Potentials of mean force for protein structure prediction vindicated, formalized and generalized.

Understanding protein structure is of crucial importance in science, medicine and biotechnology. For about two decades, knowledge-based potentials based on pairwise distances--so-called "potentials of mean force" (PMFs)--have been center stage in the prediction and design of protein structure and the simulation of protein folding. However, the validity, scope and limitations of these potentials are still vigorously debated and disputed, and the optimal choice of the reference state--a necessary component of these potentials--is an unsolved problem. PMFs are loosely justified by analogy to the reversible work theorem in statistical physics, or by a statistical argument based on a likelihood function. Both justifications are insightful but leave many questions unanswered. Here, we show for the first time that PMFs can be seen as approximations to quantities that do have a rigorous probabilistic justification: they naturally arise when probability distributions over different features of proteins need to be combined.

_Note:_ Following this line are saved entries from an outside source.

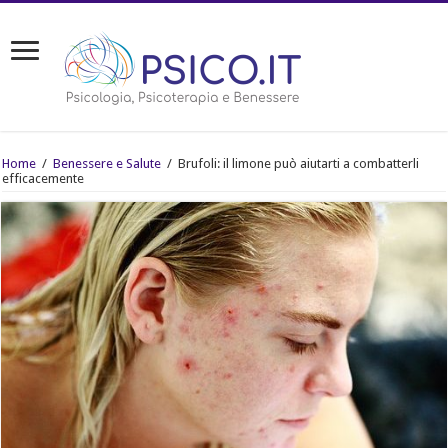
Home
/
Benessere e Salute
/
Brufoli: il limone può aiutarti a combatterli
efficacemente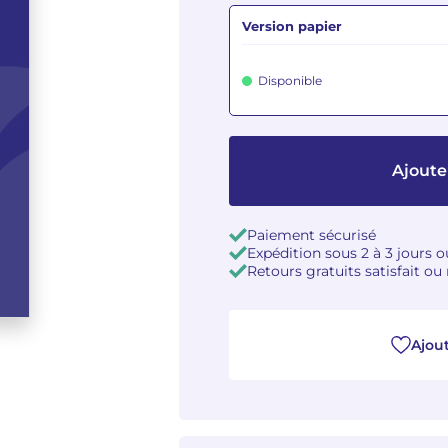
Version papier
Disponible
Ajoute
Paiement sécurisé
Expédition sous 2 à 3 jours 
Retours gratuits satisfait o
Ajout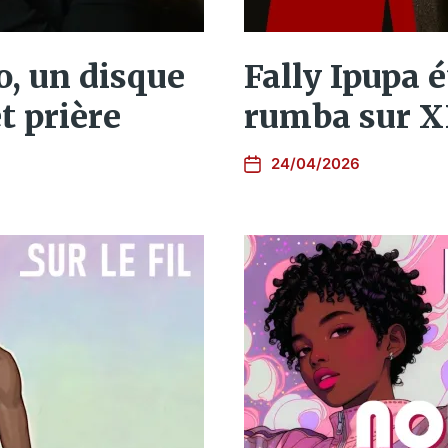
o, un disque
Fally Ipupa 
t prière
rumba sur 
24/04/2026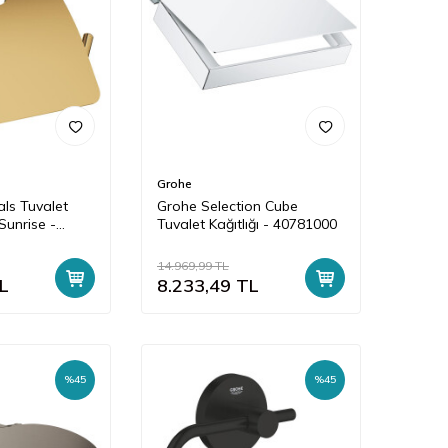
Grohe
als Tuvalet
Grohe Selection Cube
 Sunrise -
Tuvalet Kağıtlığı - 40781000
14.969,99
TL
L
8.233,49
TL
%
45
%
45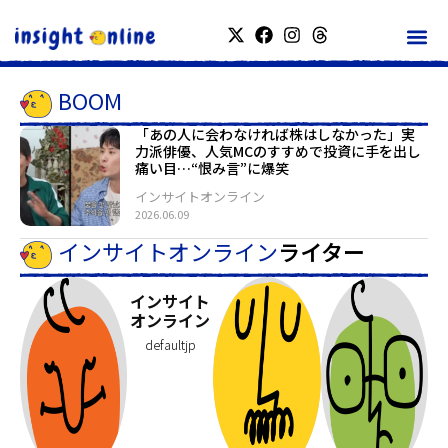
BOOM
「あの人に会わなければ株はしなかった」実
力派俳優、人気MCのすすめで投資に手を出し
痛い目…“恨み言”に爆笑
インサイトオンライン
2026.06.09
インサイトオンライン
ライター
インサイト
オンライン
defaultjp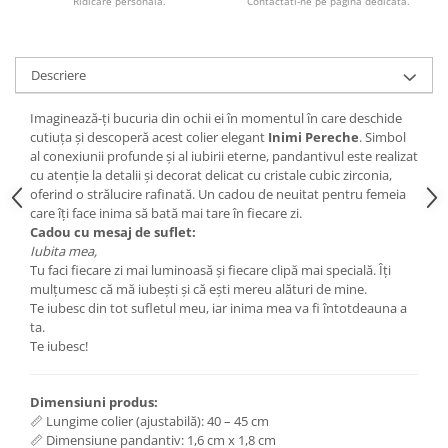
Ridicare personala.
Contactati-ne pe pagina dedicata.
Descriere
Imaginează-ți bucuria din ochii ei în momentul în care deschide
cutiuța și descoperă acest colier elegant
Inimi Pereche
. Simbol
al conexiunii profunde și al iubirii eterne, pandantivul este realizat
cu atenție la detalii și decorat delicat cu cristale cubic zirconia,
oferind o strălucire rafinată. Un cadou de neuitat pentru femeia
care îți face inima să bată mai tare în fiecare zi.
Cadou cu mesaj de suflet:
Iubita mea,
Tu faci fiecare zi mai luminoasă și fiecare clipă mai specială. Îți
mulțumesc că mă iubești și că ești mereu alături de mine.
Te iubesc din tot sufletul meu, iar inima mea va fi întotdeauna a
ta.
Te iubesc!
Dimensiuni produs:
📏 Lungime colier (ajustabilă): 40 – 45 cm
📏 Dimensiune pandantiv: 1,6 cm x 1,8 cm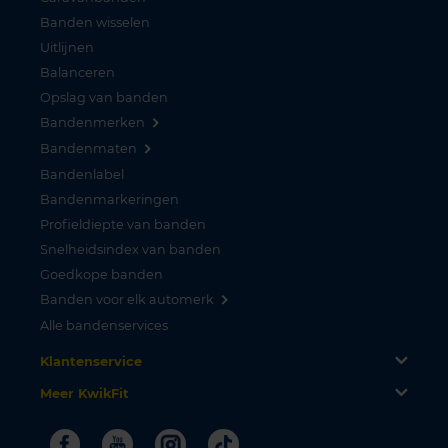
Banden wisselen
Uitlijnen
Balanceren
Opslag van banden
Bandenmerken
Bandenmaten
Bandenlabel
Bandenmarkeringen
Profieldiepte van banden
Snelheidsindex van banden
Goedkope banden
Banden voor elk automerk
Alle bandenservices
Klantenservice
Meer KwikFit
Facebook
Youtube
Instagram
Tiktok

We call these quantities "reference ratio distributions" deriving from the application of the "reference ratio method." This new view is not only of theoretical relevance but leads to many insights that are of direct practical use: the reference state is uniquely defined and does not require external physical insights; the approach can be generalized beyond pairwise distances to arbitrary features of protein structure; and it becomes clear for which purposes the use of these quantities is justified. We illustrate these insights with two applications, involving the radius of gyration and hydrogen bonding. In the latter case, we also show how the reference ratio method can be iteratively applied to sculpt an energy funnel. Our results considerably increase the understanding and scope of energy functions derived from known biomolecular structures.